Onde ver: Netflix
8.5Nota da Hybrido
Votação do leitor 3 Votos
7.2

Um dos mistérios da humanidade é se nossos caminhos já são traçados por um destino divino, ou se existe o livre-arbítrio ao ser humano seguir o próprio caminho na vida, em busca de realização. Esse mistério é pauta de discussões, debates e de obras e mais obras que abordam o tema pelo aspecto dramático, e “O Diabo de Cada Dia” é um exemplo de abordagem cinematográfica da questão.

Campos opta por um universo que remete ao cinema épico e clássico, ao contar sua história através de gerações, onde cada detalhe é meticulosamente plantado para ser colhido mais à frente, o que é exige bastante concentração do espectador ao longo de mais de 2h de duração deste longa-metragem. E centra mais a evolução dramática antes e durante a vida de Arvin Russell, interpretado na vida adulta por Tom Holland.

O filme é narrado em off por uma figura que podemos julgar onisciente, e pelo universo do filme talvez até mesmo divina pelo perfil do texto, afinal descreve e julga as ações dos diversos personagens da trama em recortes temporais específicos – e que apenas no fim não define o que acontecerá pro futuro de Arvin, em defesa do livre-arbítrio.

O diabo em certo momento da história é definido no discurso do repugnante pastor interpretado por Robert Pattinson como uma figura ilusória que tira o indivíduo “do caminho certo que Deus lhe encaminhou”, mas que na verdade ilustra o instrumento de controle na oratória dos líderes de comunidade – e o tema fica ainda mais interessante com o sutil paralelismo ao poder semelhante no campo do controle do Estado através do ambicioso jovem policial que se torna um corrompido delegado ao longo da trama.
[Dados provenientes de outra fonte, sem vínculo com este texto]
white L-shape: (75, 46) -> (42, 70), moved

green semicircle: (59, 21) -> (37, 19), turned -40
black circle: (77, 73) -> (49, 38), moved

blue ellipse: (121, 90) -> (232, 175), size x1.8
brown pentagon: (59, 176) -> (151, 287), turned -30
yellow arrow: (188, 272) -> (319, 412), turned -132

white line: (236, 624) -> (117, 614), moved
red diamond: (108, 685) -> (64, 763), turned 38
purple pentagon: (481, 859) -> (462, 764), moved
Além disso, a cruz é enquadrada na maioria das cenas, principalmente as mais intensas, numa clara correlação de como essa relação humana com o controle social através da divindade é realizada com intenções, como não existe um intermediário neutro entre aquelas pobres figuras e sua figura divina, e como Arvin na verdade confronta essa imposição da fé desde sua infância até o fim do filme, quando Campos coloca sua perspectiva sempre em oposição à personagens que falam em nome daquele símbolo da cruz (e não contra os que realmente abraçam os princípios da fé, como por exemplo sua avó e sua irmã adotiva).

Inclusive, em certo momento da história, o narrador sugere que a promessa não cumprida da avó de Arvin para seu pai voltar da guerra com vida (ele se casar com uma jovem da pequena cidade, que acaba se casando com um pastor fanático e eles geram a irmã adotiva de Arvin) poderia cobrar seu preço, mas Campos constrói uma contestação cinematográfica tanto na construção da relação sincera e amorosa dos pais de Arvin como na deturpada religiosidade que o pai de Arvin constrói em seu lar através de traumas de guerra e da violência inerente aos conflitos que o transforma em sua volta – e que ele passa ao filho.
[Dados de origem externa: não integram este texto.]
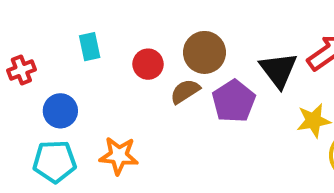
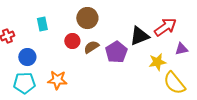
brown circle: (204, 52) -> (87, 18), moved
red circle: (148, 64) -> (72, 41), moved
black triangle: (279, 70) -> (139, 36), turned 45

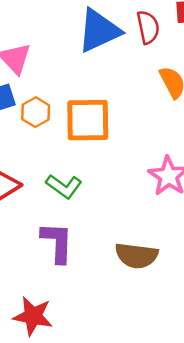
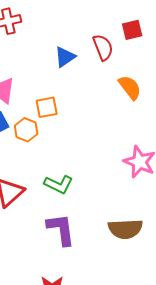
blue triangle: (99, 31) -> (65, 57), size x0.6
orange square: (88, 120) -> (47, 107), moved, size x0.6

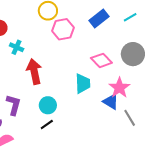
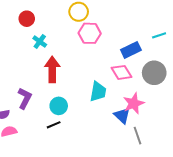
blue rectangle: (99, 18) -> (131, 50), moved

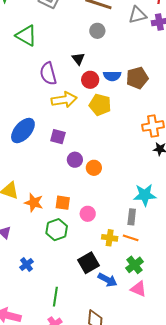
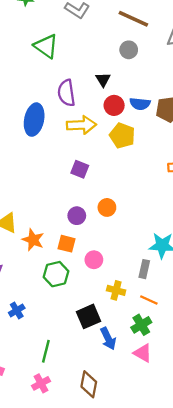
blue ellipse: (23, 131) -> (34, 120), moved, turned -36
purple square: (58, 137) -> (80, 169), moved
purple circle: (75, 160) -> (77, 216), moved
orange line: (131, 238) -> (149, 300), moved
blue arrow: (107, 280) -> (108, 339), turned 30

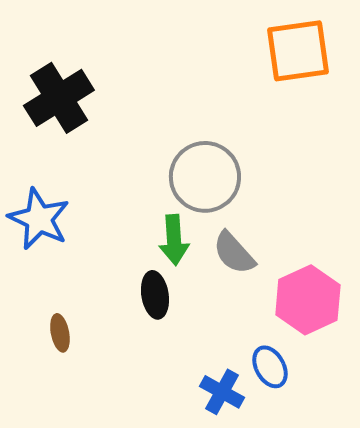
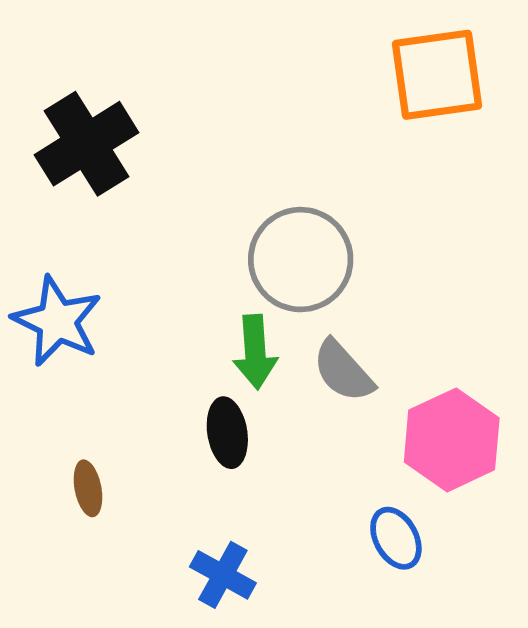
blue cross: (222, 392) -> (223, 575), moved

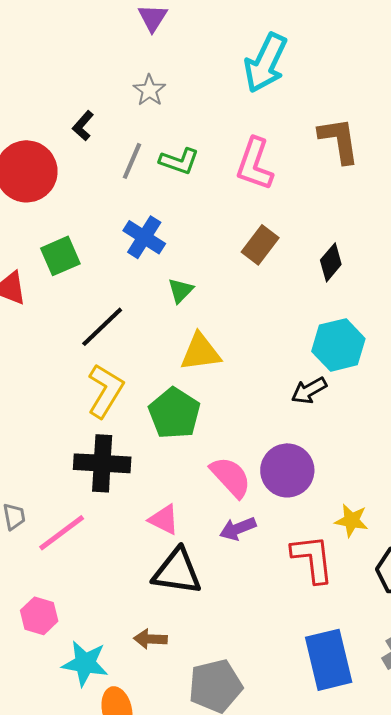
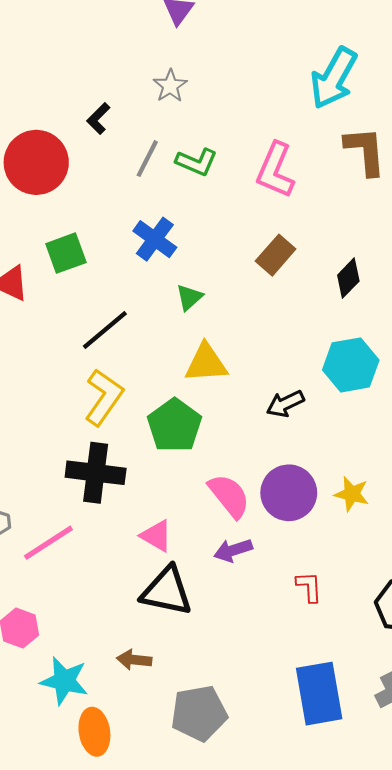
cyan arrow: (266, 63) -> (334, 78), moved
black arrow: (309, 390) -> (285, 404), moved
yellow star: (352, 520) -> (352, 494), moved
red L-shape: (312, 559) -> (309, 587), size x0.6

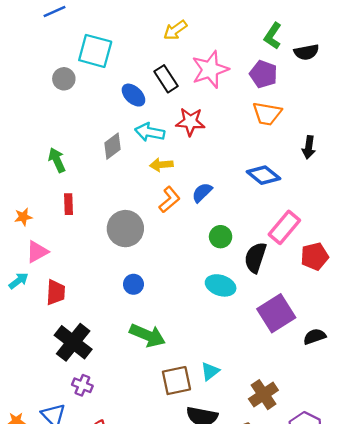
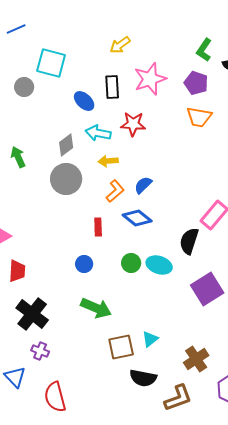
black rectangle: (166, 79) -> (112, 87), turned 30
blue diamond: (263, 175) -> (137, 218), moved
red rectangle: (68, 204) -> (98, 227), moved
gray circle: (125, 229) -> (66, 179), moved
green circle: (221, 237) -> (131, 263), moved

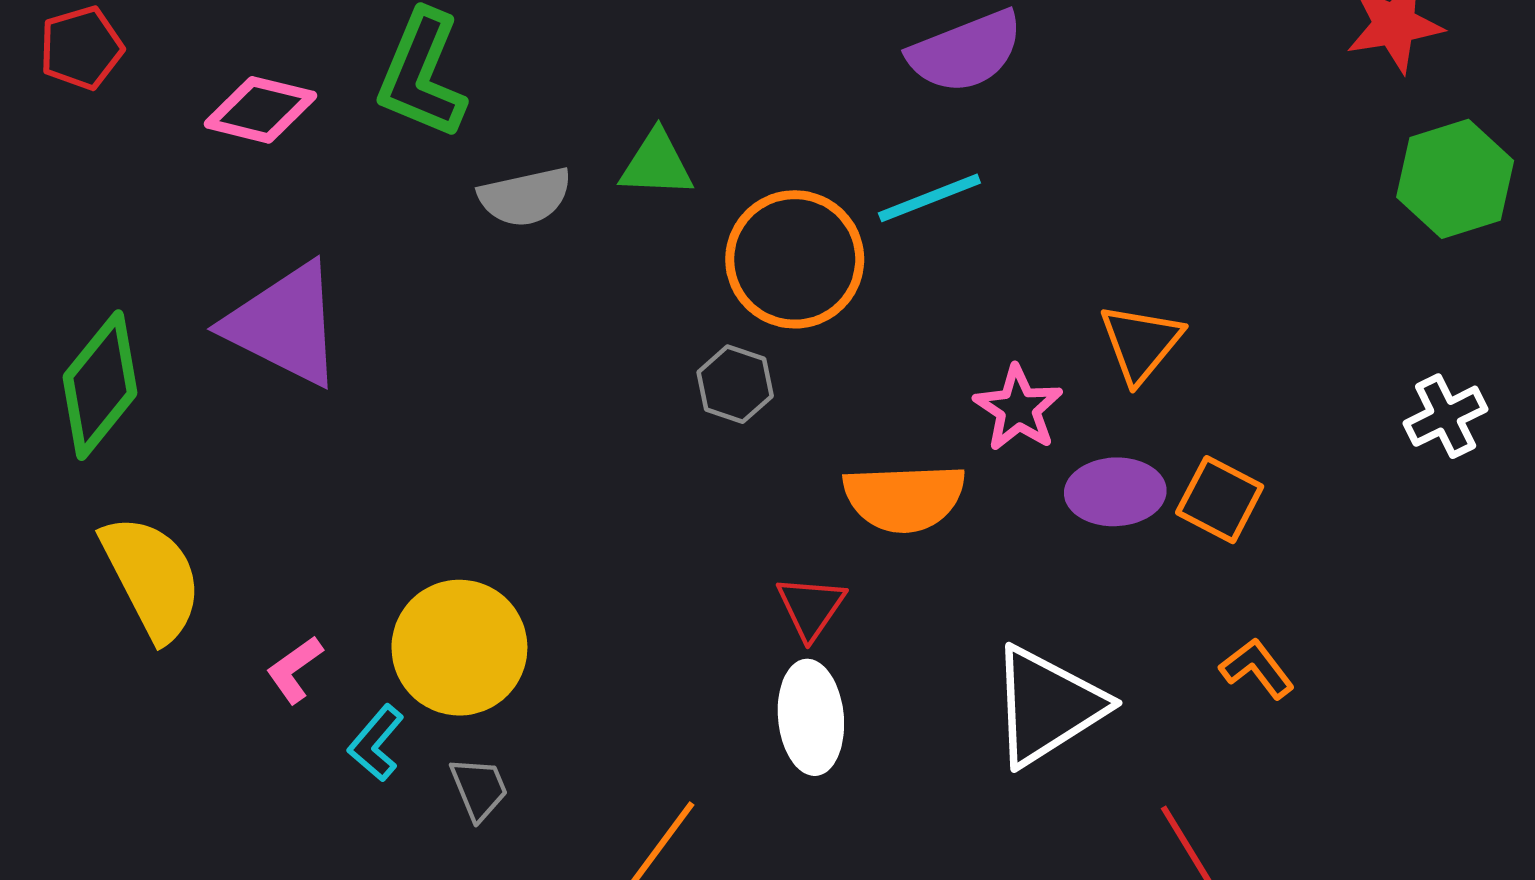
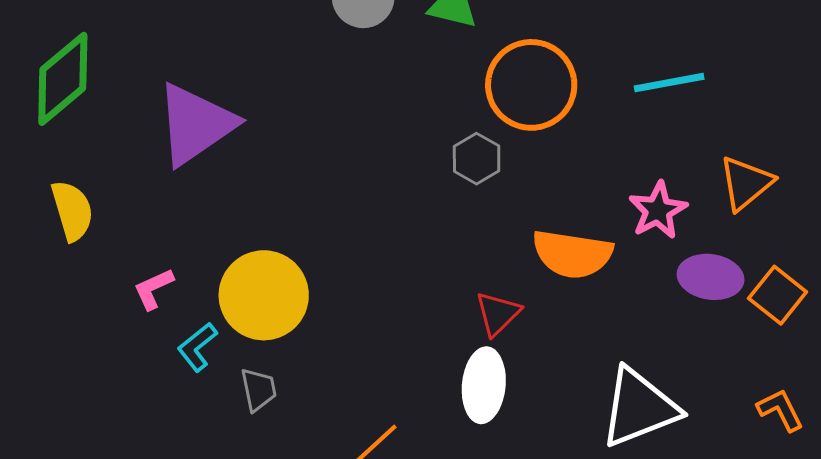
cyan line: (929, 198) -> (669, 83), moved
purple triangle: (285, 325) -> (196, 124), moved, turned 48
yellow semicircle: (152, 578) -> (72, 211), size x0.7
Portanto o filme nos induz que o diabo de cada um na verdade são as próprias opções tomadas pelo livre-arbítrio que os conduzem à falência da sociedade ilustrada de diversas formas, seja com a grande maioria das personagens femininas sofrerem algum tipo de assédio, ou como os personagens traduzem a justiça divina através de atos de violência, e como estes atos se tornam mandamentos de convívio social da infância até a vida adulta em diferentes estágios – o que o filme impõe como mensagem central através da vida de Arvin e seu entorno.

A câmera de Campos em certos momentos nos parece tão incrédula do absurdo abraçado pela sociedade ali descrita ao, por exemplo, circundar personagens defendendo absurdos em nome da fé para mostrar a absorção literal do que é pregado ali pelos fiéis, ou quando coloca os personagens vis à espreita mesmo no enquadramento da cena, como o pastor observando a jovem fiel rezando no túmulo da mãe, como um lobo mau espreitando a próxima vítima.
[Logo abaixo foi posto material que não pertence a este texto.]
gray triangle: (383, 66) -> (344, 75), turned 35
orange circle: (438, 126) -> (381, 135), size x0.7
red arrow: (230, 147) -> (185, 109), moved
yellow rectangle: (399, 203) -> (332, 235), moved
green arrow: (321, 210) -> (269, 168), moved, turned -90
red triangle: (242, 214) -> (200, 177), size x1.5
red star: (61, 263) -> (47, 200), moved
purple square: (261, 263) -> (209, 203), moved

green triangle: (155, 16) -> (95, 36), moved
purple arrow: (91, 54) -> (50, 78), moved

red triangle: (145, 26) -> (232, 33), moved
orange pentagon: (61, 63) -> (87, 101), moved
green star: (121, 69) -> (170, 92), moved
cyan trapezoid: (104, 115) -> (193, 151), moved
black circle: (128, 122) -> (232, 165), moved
A mise en scene ser construída dentro da vida rural no sul dos Estados Unidos confere volume dramático à cosmologia que envolve o poder divino e sua influência indireta na vida de indivíduos abandonados à própria sorte de suas próprias escolhas, conscientes ou ocasionais, do início ao fim do filme, e meras abordagens do contexto político da época em que se passa a história, entre guerras, mostra como na prática o que guia os homens é a fé na violência como solução de conflitos, e o subtexto mostra as vísceras podres que esse modelo constrói ainda hoje.